This is part of the grateful series.
My Mom does a lot in the house.
She’s a 1st generation immigrant who began assimilating into North-American culture at 14.
Traditionally, South-Asian women have been expected to run the household, while men were the primary breadwinners. This is, obviously, an outdated cultural tradition. But, that doesn’t mean she was exempt from it.
An unfortunate byproduct of growing up as a first generation is the interplay between her two cultures. One on end, she was expected to go to university and work, much like the other North American kids her age. In parallel, she inherited the traditional culture to support the entire house.
As such, her day-to-day consists of a two full-time jobs.
As I observe my Mom in her day-to-day, I’ve learned a few things. Her grit and persistence in being able to do it all sprouts in her unconditional love for us. I aspire to have this love for my own kids, one day.
Her prioritization of the self is close to zero, for everyone’s priorities live above hers.
I frequently tell her that she needs to learn to be more selfish. I think the best way to be available to others is to first make sure you’re in the best shape. Whether that means physically, mentally, or emotionally: spend time on yourselves so you can be there for others long term.
Now, I know, this sounds super hypocritical; I preach to my Mom that she should spend time on herself, but the obvious rebuttal to it all is: she doesn’t have time.
That leads me to this process.
The motivation behind this process is multi-fold; I try to lay out the reasoning below.
Growing up in a South Asian household, my Mom wouldn’t dare make me do chores. Well, not entirely, but it isn’t far from the truth. It appears this ideology is also deeply rooted in her raising and the culture in the ancestral line.
It may be cultural, but I think a large component is her inability to stomach offloading work to her kids. I think her motherly instinct still views me as a child, someone who is entirely dependent and incapable of helping.
As a kid, I thought this was great. As I’ve grown, I’ve noticed this as problematic for a few reasons.
I’ve been invested in this process for the last few years. I believe the start of manhood is the desire for responsibility. I want to do all the physical work in the house and alleviate as much as I can off of my parents.
In the last year I’ve slowly taken ownership over my own food. I prepare most of my meals for the week. I think I’ve solidified process there, so it’s time to look for new opportunities.
Having been at home for sustained periods of time, my Mom has been cleaning more dishes.
I decided I can help out in that department.
Now, here’s where process comes in. Creating new habits is hard. If I decide that “I’m going to do the dishes from now on”, it simply won’t work. We’re human, so the first sight of adversity is often the exit of motivation.

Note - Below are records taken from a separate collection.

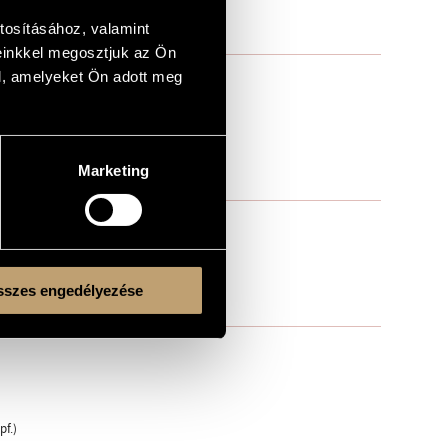
tosításához, valamint
einkkel megosztjuk az Ön
l, amelyeket Ön adott meg
Marketing
szes engedélyezése
pf.)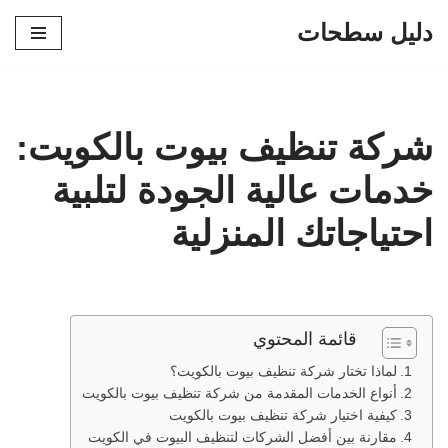
دليل سطحات
تخطى
إلى
المحتوى
شركة تنظيف بيوت بالكويت:
خدمات عالية الجودة لتلبية
احتياجاتك المنزلية
قائمة المحتوي
لماذا تختار شركة تنظيف بيوت بالكويت؟
أنواع الخدمات المقدمة من شركة تنظيف بيوت بالكويت
كيفية اختيار شركة تنظيف بيوت بالكويت
مقارنة بين أفضل الشركات لتنظيف البيوت في الكويت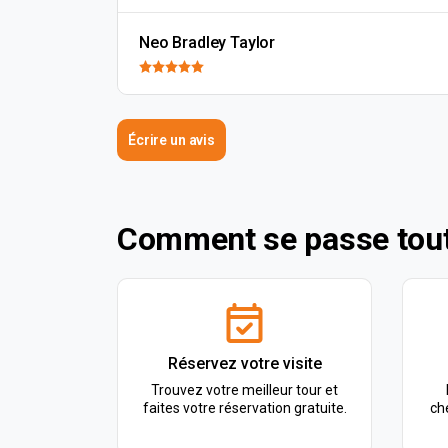
Neo Bradley Taylor
Écrire un avis
Comment se passe tout
Réservez votre visite
Trouvez votre meilleur tour et
faites votre réservation gratuite.
ch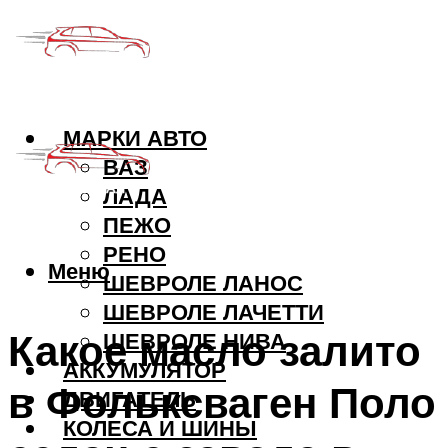
МАРКИ АВТО
ВАЗ
ЛАДА
ПЕЖО
РЕНО
Меню
ШЕВРОЛЕ ЛАНОС
ШЕВРОЛЕ ЛАЧЕТТИ
Какое масло залито
ШЕВРОЛЕ НИВА
АККУМУЛЯТОР
в Фольксваген Поло
ДВИГАТЕЛЬ
КОЛЕСА И ШИНЫ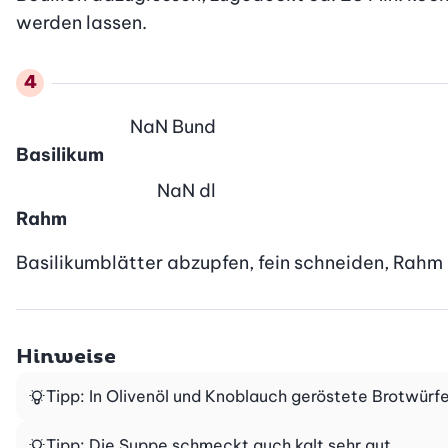
werden lassen.
NaN
Bund
Basilikum
NaN
dl
Rahm
Basilikumblätter abzupfen, fein schneiden, Rahm 
Hinweise
Tipp: In Olivenöl und Knoblauch geröstete Brotwürf
Tipp: Die Suppe schmeckt auch kalt sehr gut.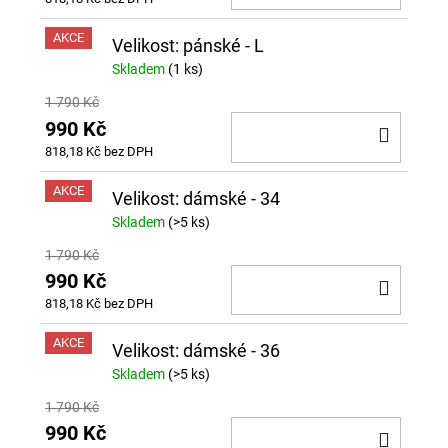
KOŠÍ
AKCE
Velikost: pánské - L
Skladem
(1 ks)
1 790 Kč
990 Kč
DO
818,18 Kč bez DPH
KOŠÍ
AKCE
Velikost: dámské - 34
Skladem
(>5 ks)
1 790 Kč
990 Kč
DO
818,18 Kč bez DPH
KOŠÍ
AKCE
Velikost: dámské - 36
Skladem
(>5 ks)
1 790 Kč
990 Kč
DO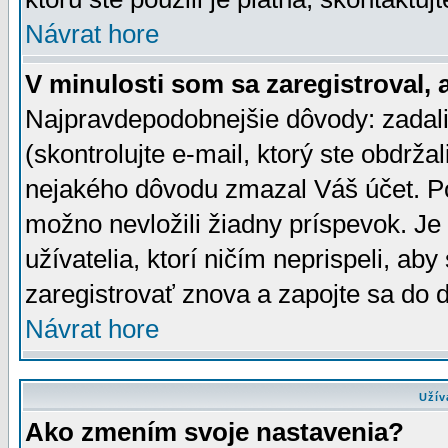
Návrat hore
V minulosti som sa zaregistroval, 
Najpravdepodobnejšie dôvody: zadali
(skontrolujte e-mail, ktorý ste obdržali
nejakého dôvodu zmazal Váš účet. Pok
možno nevložili žiadny príspevok. Je 
užívatelia, ktorí ničím neprispeli, a
zaregistrovať znova a zapojte sa do d
Návrat hore
Užív
Ako zmením svoje nastavenia?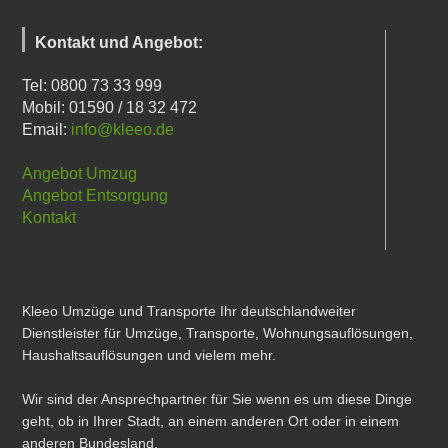
Kontakt und Angebot:
Tel: 0800 73 33 999
Mobil: 01590 / 18 32 472
Email:
info@kleeo.de
Angebot Umzug
Angebot Entsorgung
Kontakt
Kleeo Umzüge und Transporte Ihr deutschlandweiter
Dienstleister für Umzüge, Transporte, Wohnungsauflösungen,
Haushaltsauflösungen und vielem mehr.
Wir sind der Ansprechpartner für Sie wenn es um diese Dinge
geht, ob in Ihrer Stadt, an einem anderen Ort oder in einem
anderen Bundesland.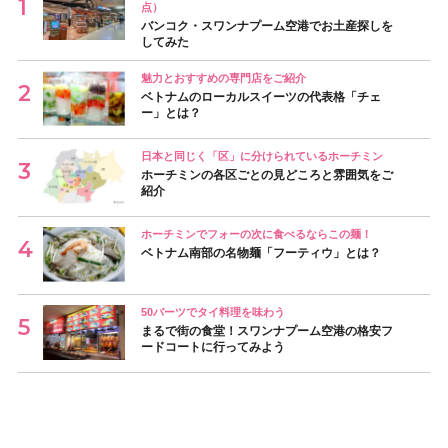
点）
バンコク・スワンナプーム空港でお土産探しを
してみた
魅力とおすすめの専門店をご紹介
ベトナムのローカルスイーツの代表格「チェ
ー」とは？
日本と同じく「区」に分けられているホーチミン
ホーチミンの各区ごとの見どころと雰囲気をご
紹介
ホーチミンでフォーの次に食べるならこの麺！
ベトナム南部の名物麺「フーティウ」とは？
50バーツでタイ料理を味わう
まるで街の食堂！スワンナプーム空港の格安フ
ードコートに行ってみよう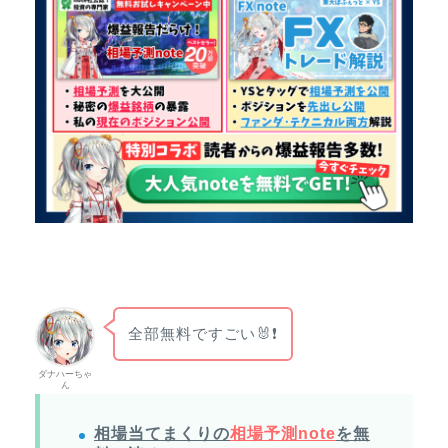
全部無料ですごい🐰❗
ダナハーちゃ
ん
相場当てまくりの
相場予測note
を無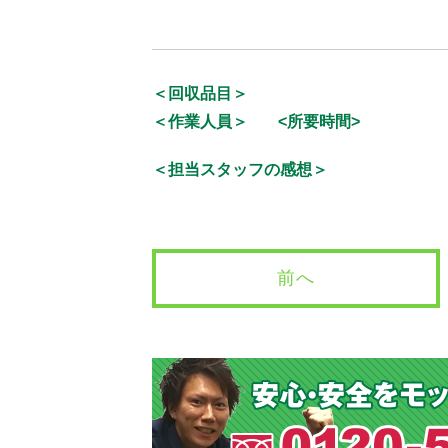
＜回収品目＞
＜作業人員＞
<所要時間>
＜担当スタッフの感想＞
前へ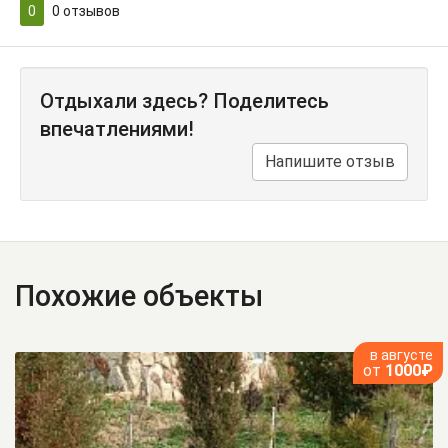
0
0
отзывов
Отдыхали здесь? Поделитесь
впечатлениями!
Напишите отзыв
Похожие объекты
в августе
от
1000₽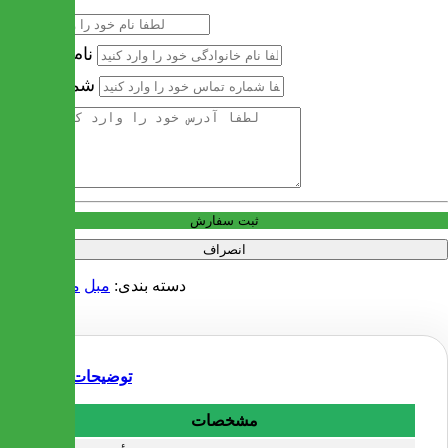
نام
نام خانوادگی
شماره تماس
آدرس
ثبت سفارش
انصراف
دسته بندی:
مبل
مبل کلاسیک
توضیحات
مشخصات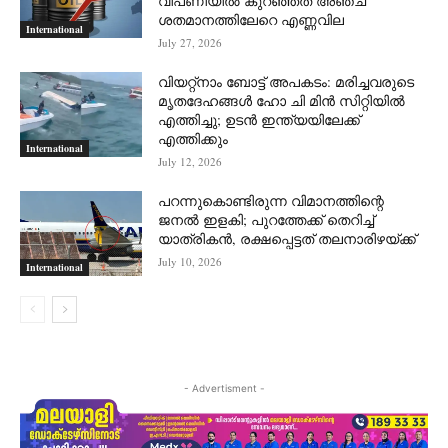
വിപണിയില്‍ കുറഞ്ഞത് അഞ്ച്
ശതമാനത്തിലേറെ എണ്ണവില
International
July 27, 2026
വിയറ്റ്നാം ബോട്ട് അപകടം: മരിച്ചവരുടെ
മൃതദേഹങ്ങൾ ഹോ ചി മിൻ സിറ്റിയിൽ
എത്തിച്ചു; ഉടൻ ഇന്ത്യയിലേക്ക്
എത്തിക്കും
International
July 12, 2026
പറന്നുകൊണ്ടിരുന്ന വിമാനത്തിന്റെ
ജനൽ ഇളകി; പുറത്തേക്ക് തെറിച്ച്
യാത്രികൻ, രക്ഷപ്പെട്ടത് തലനാരിഴയ്ക്ക്
July 10, 2026
International
- Advertisment -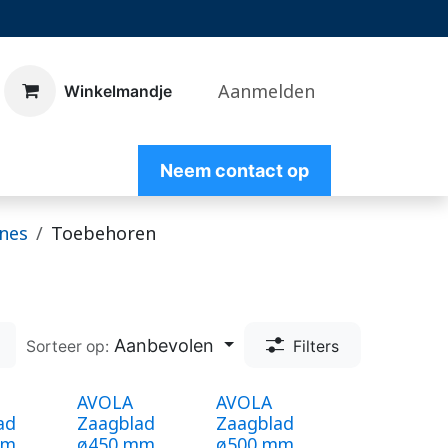
Aanmelden
​Winkelmandje
Nee
m contact op
nes
Toebehoren
Aanbevolen
Sorteer op:
Filters
AVOLA
AVOLA
ad
Zaagblad
Zaagblad
mm,
ø450 mm,
ø500 mm,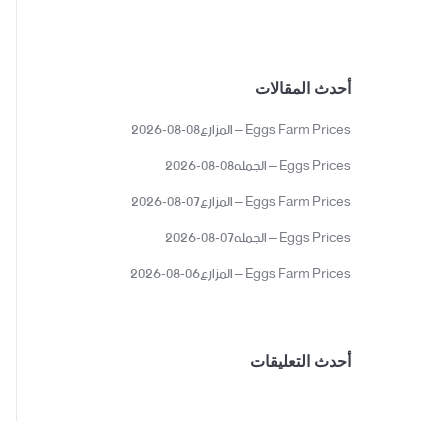
أحدث المقالات
Eggs Farm Prices – المزارع08-08-2026
Eggs Prices – الجمله08-08-2026
Eggs Farm Prices – المزارع07-08-2026
Eggs Prices – الجمله07-08-2026
Eggs Farm Prices – المزارع06-08-2026
أحدث التعليقات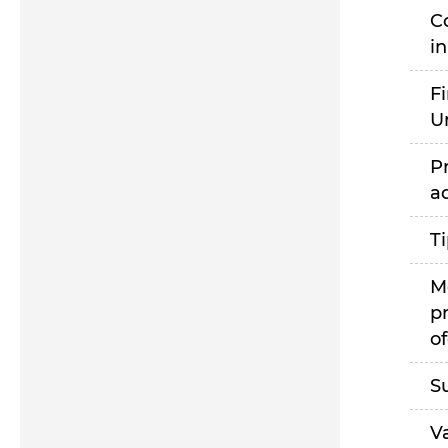
C
i
F
U
P
a
T
M
p
of
S
V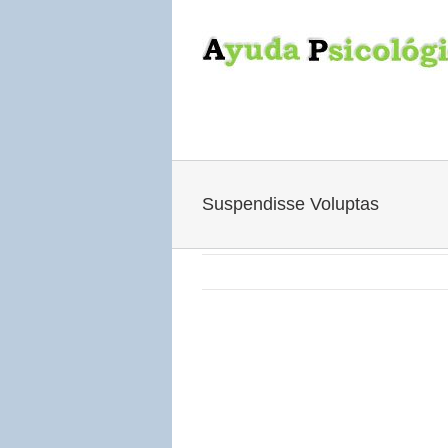
Suspendisse Voluptas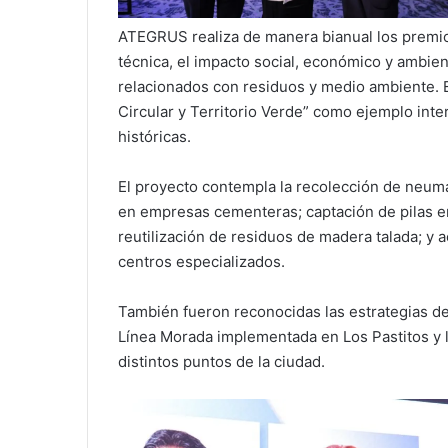
ATEGRUS realiza de manera bianual los premi
técnica, el impacto social, económico y ambien
relacionados con residuos y medio ambiente. E
Circular y Territorio Verde” como ejemplo int
históricas.
El proyecto contempla la recolección de neum
en empresas cementeras; captación de pilas e
reutilización de residuos de madera talada; y a
centros especializados.
También fueron reconocidas las estrategias de 
Línea Morada implementada en Los Pastitos y 
distintos puntos de la ciudad.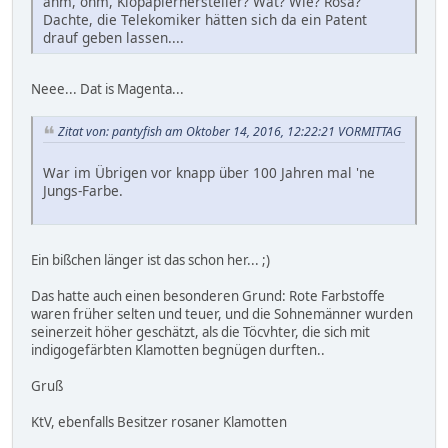
ähm, öhm, Klopapierhersteller? Wat? Wie? Rosa?
Dachte, die Telekomiker hätten sich da ein Patent
drauf geben lassen....
Neee... Dat is Magenta...
Zitat von: pantyfish am Oktober 14, 2016, 12:22:21 VORMITTAG
War im Übrigen vor knapp über 100 Jahren mal 'ne
Jungs-Farbe.
Ein bißchen länger ist das schon her... ;)
Das hatte auch einen besonderen Grund: Rote Farbstoffe
waren früher selten und teuer, und die Sohnemänner wurden
seinerzeit höher geschätzt, als die Töcvhter, die sich mit
indigogefärbten Klamotten begnügen durften..
Gruß
KtV, ebenfalls Besitzer rosaner Klamotten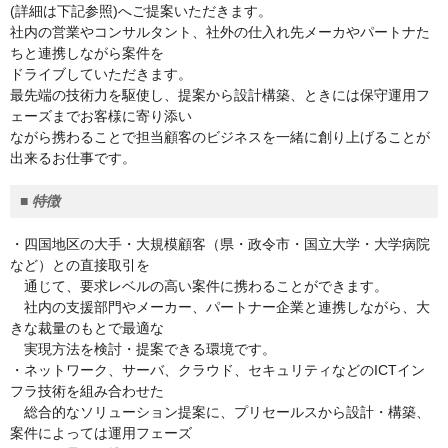
(詳細は下記参照)へご提案いただきます。
社内の営業やコンサルタント、社外の仕入れ先メーカやパートナた
ちと連携しながら案件を
ドライブしていただきます。
最先端の技術力を駆使し、提案から設計構築、ときには保守運用フ
ェーズまでお客様に寄り添い
ながら携わることで担当顧客のビジネスを一緒に創り上げることが
出来るお仕事です。
■
特徴
・四国地区の大手・大規模顧客（県・政令市・国立大学・大学病院
など）との直接取引を
通じて、要求レベルの高い案件に携わることができます。
社内の支援部門やメーカー、パートナー企業と連携しながら、大
きな裁量のもとで最適な
実現方法を検討・提案できる環境です。
・ネットワーク、サーバ、クラウド、セキュリティなどのICTイン
フラ技術を組み合わせた
総合的なソリューション提案に、プリセールスから設計・構築、
案件によっては運用フェーズ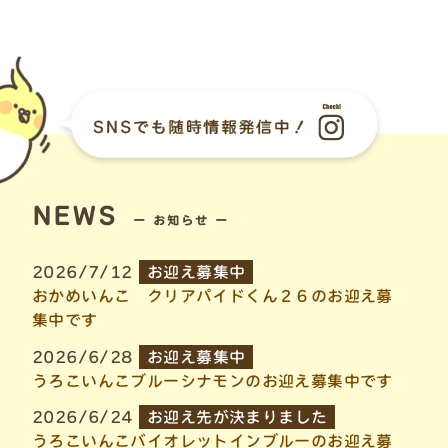
NEWS
ー お知らせ ー
2026/7/12
お迎え募集中
おかめいんこ クリアパイドくん２６のお迎え募
集中です
2026/6/28
お迎え募集中
うろこいんこブルーシナモンのお迎え募集中です
2026/6/24
お迎え先が決まりました
うろこいんこバイオレットインブルーのお迎え募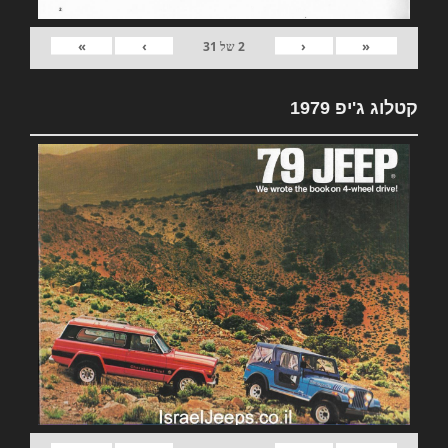
»
›
‹
«
2
של
31
קטלוג ג'יפ 1979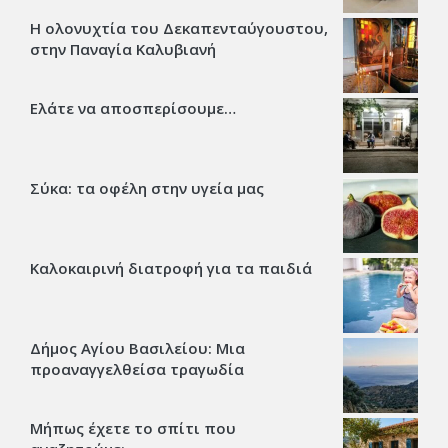
Η ολονυχτία του Δεκαπενταύγουστου,
στην Παναγία Καλυβιανή
Ελάτε να αποσπερίσουμε…
Σύκα: τα οφέλη στην υγεία μας
Καλοκαιρινή διατροφή για τα παιδιά
Δήμος Αγίου Βασιλείου: Μια
προαναγγελθείσα τραγωδία
Μήπως έχετε το σπίτι που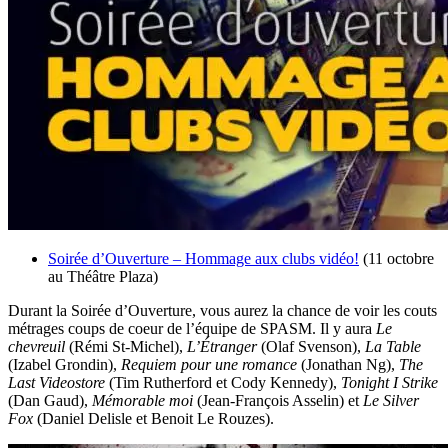
Soirée d’Ouverture – Hommage aux clubs vidéo!
(11 octobre
au Théâtre Plaza)
Durant la Soirée d’Ouverture, vous aurez la chance de voir les couts
métrages coups de coeur de l’équipe de SPASM. Il y aura
Le
chevreuil
(Rémi St-Michel),
L’Étranger
(Olaf Svenson),
La Table
(Izabel Grondin),
Requiem pour une romance
(Jonathan Ng),
The
Last Videostore
(Tim Rutherford et Cody Kennedy),
Tonight I Strike
(Dan Gaud),
Mémorable moi
(Jean-François Asselin) et
Le Silver
Fox
(Daniel Delisle et Benoit Le Rouzes).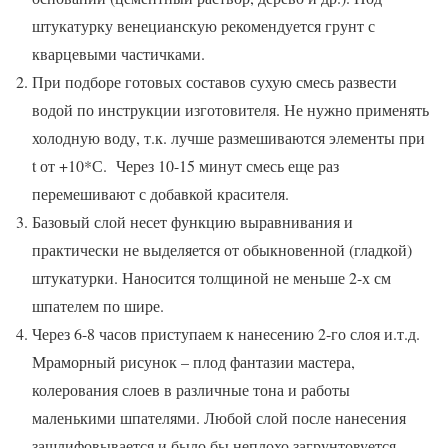
штукатурку венецианскую рекомендуется грунт с
кварцевыми частичками.
При подборе готовых составов сухую смесь развести
водой по инструкции изготовителя. Не нужно применять
холодную воду, т.к. лучше размешиваются элементы при
t от +10*С. Через 10-15 минут смесь еще раз
перемешивают с добавкой красителя.
Базовый слой несет функцию выравнивания и
практически не выделяется от обыкновенной (гладкой)
штукатурки. Наносится толщиной не меньше 2-х см
шпателем по шире.
Через 6-8 часов приступаем к нанесению 2-го слоя и.т.д.
Мраморный рисунок – плод фантазии мастера,
колерования слоев в различные тона и работы
маленькими шпателями. Любой слой после нанесения
зашлифовывается и было бы неплохо загрунтовуется.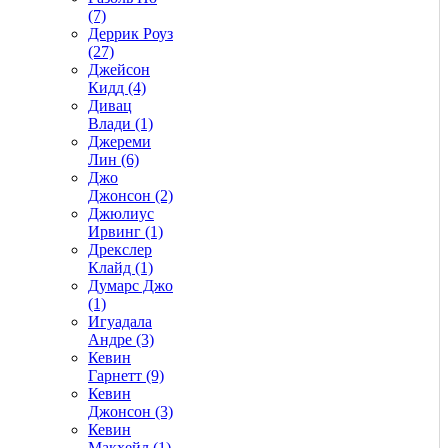
(7)
Деррик Роуз
(27)
Джейсон
Кидд (4)
Дивац
Влади (1)
Джереми
Лин (6)
Джо
Джонсон (2)
Джюлиус
Ирвинг (1)
Дрекслер
Клайд (1)
Думарс Джо
(1)
Игуадала
Андре (3)
Кевин
Гарнетт (9)
Кевин
Джонсон (3)
Кевин
Макхейл (1)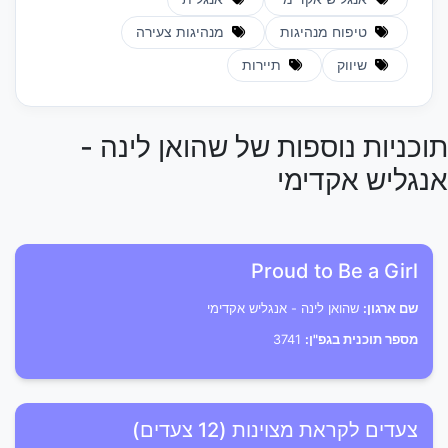
טיפוח מנהיגות
מנהיגות צעירה
שיווק
תיירות
תוכניות נוספות של שהואן לינה -
אנגליש אקדימי
Proud to Be a Girl
שם ארגון:
שהואן לינה - אנגליש אקדימי
מספר תוכנית בגפ"ן:
3741
צעדים לקראת מצוינות (12 צעדים)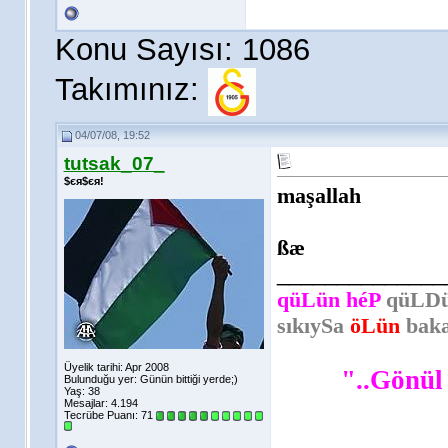
Konu Sayısı: 1086
Takımınız:
04/07/08, 19:52
tutsak_07_
$єя$єя!
maşallah
ßæ
______________
qüLün héP
qüLDü
sıkıySa
öLün
bak
Üyelik tarihi: Apr 2008
"..Gönül
Bulunduğu yer: Günün bittiği yerde;)
Yaş: 38
Mesajlar: 4.194
Tecrübe Puanı:
71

Instead, I try to devise process to be there when my motivation isn’t. Process to ensure I stick with it, even when I’m not inclined to.
So, here’s the process I’ve developed.
I’ve put aside a single plate, a single bowl, a single spoon, a single knife and a single fork.
I’ll eat using only these particular utensils.
Unless I decide to eat using dirty dishes, the idea is simple. Wash the dishes after use, or before next use.
Thus far, I’ve been able to wash everything immediately. The process seems to have stuck, and it’s quite painless.
I’ve added at most 3 to 4 minutes of latency to the mealtime, and I’ve been able to alleviate my Mom of a non-trivial amount of dishes per day.
We often get used to the roles in a relationship and how they’re defined. Living in my house, I’ve never thought to question responsibilities and how they’re divided.
Overtime, the responsibilities are cemented and everyone expects things to remain the same. This is problematic when you have someone like my Mom, who would end up taking on more responsibility if it meant her kids didn’t need to do anything.
Parenting is such an interesting stage of life. Her love is so immense that she’s willing to take on all this responsibility. She may not realize that her doing this is less beneficial to our long-term growth. That’s the paradox of parenting, sometimes the best thing for your kids is tough-love –– maybe?
Another example, for instance, is in a relationship between two people. One person is often deemed the driver. This is a responsibility, and ideally, should be shared. It’s taxing on the individual.
Action: Take the time out of your day to question how the responsibilities in your relationships are divided. Try to improve the status quo.